#### Task description:
Reproduce all the entries exactly and keep the pictures out.

#### Items from a dataset:
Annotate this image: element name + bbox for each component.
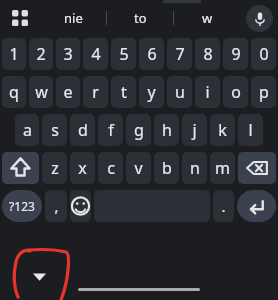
button[interactable]: n [182, 152, 207, 184]
staticText: i [205, 81, 210, 103]
button[interactable]: s [42, 114, 67, 146]
button[interactable]: nie [40, 0, 106, 36]
staticText: 7 [175, 43, 185, 65]
staticText: 4 [91, 43, 101, 65]
button[interactable]: k [210, 114, 235, 146]
button[interactable]: o [223, 76, 248, 108]
staticText: t [121, 81, 127, 103]
button[interactable]: to [107, 0, 173, 36]
button[interactable]: g [126, 114, 151, 146]
button[interactable]: r [83, 76, 108, 108]
button[interactable]: 6 [139, 38, 164, 70]
button[interactable]: j [182, 114, 207, 146]
button[interactable]: e [56, 76, 80, 108]
staticText: y [147, 81, 156, 103]
staticText: u [175, 81, 185, 103]
staticText: n [190, 157, 200, 179]
button[interactable]: Shift [2, 152, 39, 184]
button[interactable]: 0 [251, 38, 276, 70]
staticText: 1 [9, 43, 19, 65]
button[interactable]: p [251, 76, 276, 108]
staticText: nie [64, 9, 83, 27]
staticText: l [248, 119, 253, 141]
staticText: b [162, 157, 172, 179]
staticText: e [63, 81, 73, 103]
button[interactable]: Emoji [70, 190, 91, 222]
button[interactable]: c [98, 152, 123, 184]
staticText: j [192, 119, 197, 141]
button[interactable]: 3 [56, 38, 80, 70]
button[interactable]: i [195, 76, 220, 108]
button[interactable]: 5 [111, 38, 136, 70]
button[interactable]: 9 [223, 38, 248, 70]
button[interactable]: w [174, 0, 240, 36]
button[interactable]: l [238, 114, 263, 146]
button[interactable]: , [45, 190, 67, 222]
button[interactable]: f [98, 114, 123, 146]
button[interactable]: v [126, 152, 151, 184]
button[interactable]: u [167, 76, 192, 108]
button[interactable]: a [15, 114, 39, 146]
staticText: 5 [119, 43, 129, 65]
button[interactable]: d [70, 114, 95, 146]
button[interactable]: Voice input [240, 0, 278, 36]
staticText: x [78, 157, 87, 179]
button[interactable]: Toolbar [0, 0, 40, 36]
staticText: z [51, 157, 59, 179]
staticText: w [35, 81, 48, 103]
staticText: 8 [203, 43, 213, 65]
button[interactable]: ?123 [2, 190, 42, 222]
staticText: 3 [63, 43, 73, 65]
button[interactable]: w [29, 76, 53, 108]
staticText: 2 [36, 43, 46, 65]
staticText: to [134, 9, 147, 27]
button[interactable]: q [2, 76, 26, 108]
staticText: 0 [259, 43, 269, 65]
staticText: a [23, 119, 32, 141]
staticText: 9 [231, 43, 241, 65]
button[interactable]: Hide keyboard [26, 263, 52, 289]
button[interactable]: b [154, 152, 179, 184]
button[interactable]: x [70, 152, 95, 184]
staticText: g [134, 119, 144, 141]
staticText: , [54, 196, 59, 216]
staticText: . [221, 196, 226, 216]
staticText: ?123 [9, 198, 35, 214]
button[interactable]: y [139, 76, 164, 108]
staticText: s [51, 119, 59, 141]
staticText: h [162, 119, 172, 141]
button[interactable]: Backspace [238, 152, 276, 184]
staticText: w [202, 9, 213, 27]
button[interactable]: t [111, 76, 136, 108]
staticText: o [231, 81, 241, 103]
button[interactable]: 1 [2, 38, 26, 70]
button[interactable]: 8 [195, 38, 220, 70]
button[interactable]: m [210, 152, 235, 184]
staticText: p [259, 81, 269, 103]
button[interactable]: h [154, 114, 179, 146]
button[interactable]: . [213, 190, 234, 222]
staticText: 6 [147, 43, 157, 65]
staticText: q [9, 81, 19, 103]
staticText: f [108, 119, 114, 141]
button[interactable]: 7 [167, 38, 192, 70]
staticText: m [215, 157, 230, 179]
staticText: c [107, 157, 115, 179]
button[interactable]: 2 [29, 38, 53, 70]
button[interactable]: Enter [237, 190, 276, 222]
staticText: r [92, 81, 99, 103]
staticText: v [134, 157, 143, 179]
button[interactable]: 4 [83, 38, 108, 70]
staticText: k [218, 119, 227, 141]
button[interactable]: z [42, 152, 67, 184]
staticText: d [78, 119, 88, 141]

#### Answer space:
Annotate this image: element name + bbox for each component.
button[interactable]: n [182, 152, 207, 184]
staticText: i [205, 81, 210, 103]
button[interactable]: s [42, 114, 67, 146]
button[interactable]: nie [40, 0, 106, 36]
staticText: 7 [175, 43, 185, 65]
staticText: 4 [91, 43, 101, 65]
button[interactable]: k [210, 114, 235, 146]
button[interactable]: o [223, 76, 248, 108]
staticText: t [121, 81, 127, 103]
button[interactable]: to [107, 0, 173, 36]
button[interactable]: g [126, 114, 151, 146]
button[interactable]: r [83, 76, 108, 108]
button[interactable]: 6 [139, 38, 164, 70]
button[interactable]: j [182, 114, 207, 146]
button[interactable]: e [56, 76, 80, 108]
staticText: y [147, 81, 156, 103]
staticText: u [175, 81, 185, 103]
staticText: n [190, 157, 200, 179]
button[interactable]: Shift [2, 152, 39, 184]
button[interactable]: 0 [251, 38, 276, 70]
staticText: 1 [9, 43, 19, 65]
button[interactable]: p [251, 76, 276, 108]
staticText: nie [64, 9, 83, 27]
staticText: l [248, 119, 253, 141]
staticText: b [162, 157, 172, 179]
staticText: e [63, 81, 73, 103]
button[interactable]: Emoji [70, 190, 91, 222]
button[interactable]: c [98, 152, 123, 184]
staticText: j [192, 119, 197, 141]
button[interactable]: 3 [56, 38, 80, 70]
button[interactable]: i [195, 76, 220, 108]
button[interactable]: 5 [111, 38, 136, 70]
button[interactable]: 9 [223, 38, 248, 70]
button[interactable]: w [174, 0, 240, 36]
button[interactable]: l [238, 114, 263, 146]
button[interactable]: , [45, 190, 67, 222]
button[interactable]: f [98, 114, 123, 146]
button[interactable]: v [126, 152, 151, 184]
button[interactable]: u [167, 76, 192, 108]
button[interactable]: a [15, 114, 39, 146]
staticText: 5 [119, 43, 129, 65]
button[interactable]: d [70, 114, 95, 146]
button[interactable]: Voice input [240, 0, 278, 36]
staticText: x [78, 157, 87, 179]
button[interactable]: Toolbar [0, 0, 40, 36]
staticText: z [51, 157, 59, 179]
staticText: w [35, 81, 48, 103]
staticText: 8 [203, 43, 213, 65]
button[interactable]: ?123 [2, 190, 42, 222]
staticText: 3 [63, 43, 73, 65]
button[interactable]: w [29, 76, 53, 108]
staticText: 2 [36, 43, 46, 65]
staticText: to [134, 9, 147, 27]
button[interactable]: q [2, 76, 26, 108]
staticText: 0 [259, 43, 269, 65]
staticText: a [23, 119, 32, 141]
staticText: 9 [231, 43, 241, 65]
button[interactable]: Hide keyboard [26, 263, 52, 289]
button[interactable]: b [154, 152, 179, 184]
button[interactable]: x [70, 152, 95, 184]
staticText: g [134, 119, 144, 141]
staticText: , [54, 196, 59, 216]
staticText: . [221, 196, 226, 216]
staticText: ?123 [9, 198, 35, 214]
button[interactable]: y [139, 76, 164, 108]
staticText: s [51, 119, 59, 141]
staticText: h [162, 119, 172, 141]
button[interactable]: Backspace [238, 152, 276, 184]
staticText: w [202, 9, 213, 27]
button[interactable]: t [111, 76, 136, 108]
staticText: o [231, 81, 241, 103]
button[interactable]: 1 [2, 38, 26, 70]
button[interactable]: 8 [195, 38, 220, 70]
button[interactable]: m [210, 152, 235, 184]
staticText: p [259, 81, 269, 103]
button[interactable]: h [154, 114, 179, 146]
button[interactable]: . [213, 190, 234, 222]
staticText: 6 [147, 43, 157, 65]
staticText: q [9, 81, 19, 103]
staticText: f [108, 119, 114, 141]
button[interactable]: 7 [167, 38, 192, 70]
staticText: m [215, 157, 230, 179]
staticText: c [107, 157, 115, 179]
button[interactable]: 2 [29, 38, 53, 70]
button[interactable]: Enter [237, 190, 276, 222]
staticText: r [92, 81, 99, 103]
staticText: v [134, 157, 143, 179]
button[interactable]: 4 [83, 38, 108, 70]
staticText: k [218, 119, 227, 141]
button[interactable]: z [42, 152, 67, 184]
staticText: d [78, 119, 88, 141]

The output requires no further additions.